On February 3, 2015, European data protection regulators released the Cookie Sweep Combined Analysis Report analyzing how websites use cookies to collect data from European citizens and highlighting noncompliance with Article 5(3) of the EU’s ePrivacy Directive. Among other requirements, this directive mandates that website operators obtain users’ consent for the use of cookies or similar tracking technologies. Notably, the directive purports to reach beyond the borders of European Union to apply to any website directed to or collecting data from European citizens.

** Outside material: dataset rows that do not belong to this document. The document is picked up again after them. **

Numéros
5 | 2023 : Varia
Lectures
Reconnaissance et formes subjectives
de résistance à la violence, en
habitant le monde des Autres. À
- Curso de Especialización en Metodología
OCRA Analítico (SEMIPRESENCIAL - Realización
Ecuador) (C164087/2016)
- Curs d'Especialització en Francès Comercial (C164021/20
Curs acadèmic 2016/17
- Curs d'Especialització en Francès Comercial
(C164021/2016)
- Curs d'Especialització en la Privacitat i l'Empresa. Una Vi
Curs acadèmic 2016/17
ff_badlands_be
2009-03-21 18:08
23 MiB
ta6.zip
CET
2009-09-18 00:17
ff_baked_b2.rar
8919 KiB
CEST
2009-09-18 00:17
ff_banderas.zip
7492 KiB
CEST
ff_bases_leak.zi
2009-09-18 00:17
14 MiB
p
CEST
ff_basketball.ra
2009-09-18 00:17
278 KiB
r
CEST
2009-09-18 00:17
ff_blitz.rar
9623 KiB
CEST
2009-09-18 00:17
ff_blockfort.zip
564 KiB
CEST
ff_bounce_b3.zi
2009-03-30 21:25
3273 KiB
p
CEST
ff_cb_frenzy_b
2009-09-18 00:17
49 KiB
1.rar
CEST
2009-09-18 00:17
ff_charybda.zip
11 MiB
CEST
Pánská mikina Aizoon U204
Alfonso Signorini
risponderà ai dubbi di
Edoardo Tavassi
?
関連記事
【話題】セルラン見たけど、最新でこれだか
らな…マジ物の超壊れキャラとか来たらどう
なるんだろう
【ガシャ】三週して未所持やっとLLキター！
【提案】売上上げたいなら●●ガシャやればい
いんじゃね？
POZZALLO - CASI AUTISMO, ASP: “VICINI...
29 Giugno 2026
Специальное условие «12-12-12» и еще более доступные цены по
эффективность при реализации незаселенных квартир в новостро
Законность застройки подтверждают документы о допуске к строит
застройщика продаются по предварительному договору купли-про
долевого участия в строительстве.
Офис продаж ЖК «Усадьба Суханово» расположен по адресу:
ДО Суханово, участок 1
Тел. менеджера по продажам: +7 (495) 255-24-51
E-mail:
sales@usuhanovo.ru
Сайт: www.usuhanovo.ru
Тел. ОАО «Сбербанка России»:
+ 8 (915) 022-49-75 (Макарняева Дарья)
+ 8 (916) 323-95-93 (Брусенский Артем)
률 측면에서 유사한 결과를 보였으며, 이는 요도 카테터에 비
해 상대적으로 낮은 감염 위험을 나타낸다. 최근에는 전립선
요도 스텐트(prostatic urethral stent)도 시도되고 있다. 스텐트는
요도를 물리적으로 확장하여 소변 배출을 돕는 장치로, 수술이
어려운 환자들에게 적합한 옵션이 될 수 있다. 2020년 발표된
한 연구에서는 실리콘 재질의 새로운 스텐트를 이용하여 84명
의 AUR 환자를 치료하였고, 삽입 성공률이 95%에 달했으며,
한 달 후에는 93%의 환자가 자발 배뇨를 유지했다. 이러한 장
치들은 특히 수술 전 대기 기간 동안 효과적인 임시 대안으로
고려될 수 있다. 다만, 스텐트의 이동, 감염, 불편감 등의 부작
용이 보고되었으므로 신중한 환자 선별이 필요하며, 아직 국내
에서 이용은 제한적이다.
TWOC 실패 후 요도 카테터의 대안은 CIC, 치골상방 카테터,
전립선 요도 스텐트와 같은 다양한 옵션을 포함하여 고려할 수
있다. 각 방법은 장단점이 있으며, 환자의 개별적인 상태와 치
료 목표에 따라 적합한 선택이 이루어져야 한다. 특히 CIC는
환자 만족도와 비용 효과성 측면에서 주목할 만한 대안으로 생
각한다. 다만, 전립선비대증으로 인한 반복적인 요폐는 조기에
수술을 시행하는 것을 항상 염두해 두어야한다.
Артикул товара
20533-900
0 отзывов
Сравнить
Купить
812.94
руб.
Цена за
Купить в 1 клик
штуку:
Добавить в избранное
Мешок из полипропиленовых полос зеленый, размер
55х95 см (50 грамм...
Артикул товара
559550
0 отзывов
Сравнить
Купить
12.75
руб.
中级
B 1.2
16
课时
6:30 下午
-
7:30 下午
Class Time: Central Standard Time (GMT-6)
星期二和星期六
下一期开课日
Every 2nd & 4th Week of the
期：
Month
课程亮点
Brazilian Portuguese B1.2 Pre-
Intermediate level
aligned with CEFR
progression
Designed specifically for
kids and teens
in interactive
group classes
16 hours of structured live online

To compile data for the report, the EU’s Article 29 Data Protection Working Party conducted a sweep of 478 of the most frequently visited websites in the e-commerce, media, and public sectors in eight EU Member States. The sweep targeted websites in these sectors because they likely pose the greatest risk to data protection and privacy for European citizens. The cookie sweep consisted of two stages: (1) a statistical review of cookies used by the websites and their technical properties; and (2) an in-depth manual review of cookie information and consent mechanisms. The study recorded each website’s cookie notification method, the visibility and quality of cookie information provided, and the mechanism offered for users to express consent.
The report identified several areas for improved compliance with cookie requirements. In particular, covered website operators should, according to the Article 29 Data Protection Working Party, take the following steps to ensure compliance:
- Obtain consent from the user before using cookies (50% of sites analyzed failed to request consent and merely informed users that cookies were in use);
- Give adequate notice to users that the website employs cookies as a tracking tool (26% of sites analyzed did not provide any cookie notification on the first page visited);
- Provide sufficiently detailed information regarding the types and purposes of cookies used (43% of sites analyzed provided inadequate information to users); and
- Set a reasonable duration period, taking the cookie’s purpose into account (some of the cookies analyzed had duration periods ranging from 68 to nearly 8,000 years, far beyond the average one to two year duration).
The cookie sweep and report highlight the EU’s continued focus on cookie requirements as an enforcement target going forward. The Article 29 Data Protection Working Party plans to leverage the report’s findings to refine policy positions and provide a basis for any coordinated enforcement activity that may be required. As a result, website operators who target or collect data from European citizens should review their cookie notice and choice practices, taking into consideration the ePrivacy Directive’s requirements as implemented in the EU Member States.